SOURCE MATERIAL below:

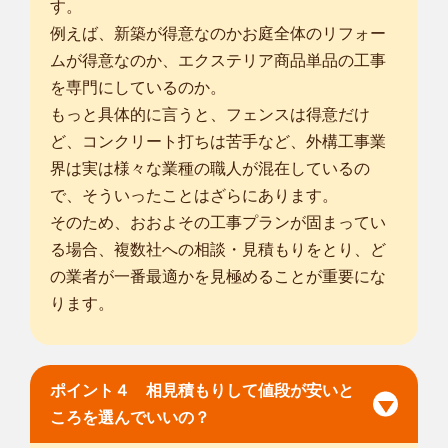
す。
例えば、新築が得意なのかお庭全体のリフォー
ムが得意なのか、エクステリア商品単品の工事
を専門にしているのか。
もっと具体的に言うと、フェンスは得意だけ
ど、コンクリート打ちは苦手など、外構工事業
界は実は様々な業種の職人が混在しているの
で、そういったことはざらにあります。
そのため、おおよその工事プランが固まってい
る場合、複数社への相談・見積もりをとり、ど
の業者が一番最適かを見極めることが重要にな
ります。
ポイント４ 相見積もりして値段が安いと
ころを選んでいいの？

End of SOURCE MATERIAL.

_TASK TO COMPLETE_
Copy the entries exactly. Leave out the images.

_ANSWER SECTION_
す。
例えば、新築が得意なのかお庭全体のリフォー
ムが得意なのか、エクステリア商品単品の工事
を専門にしているのか。
もっと具体的に言うと、フェンスは得意だけ
ど、コンクリート打ちは苦手など、外構工事業
界は実は様々な業種の職人が混在しているの
で、そういったことはざらにあります。
そのため、おおよその工事プランが固まってい
る場合、複数社への相談・見積もりをとり、ど
の業者が一番最適かを見極めることが重要にな
ります。
ポイント４ 相見積もりして値段が安いと
ころを選んでいいの？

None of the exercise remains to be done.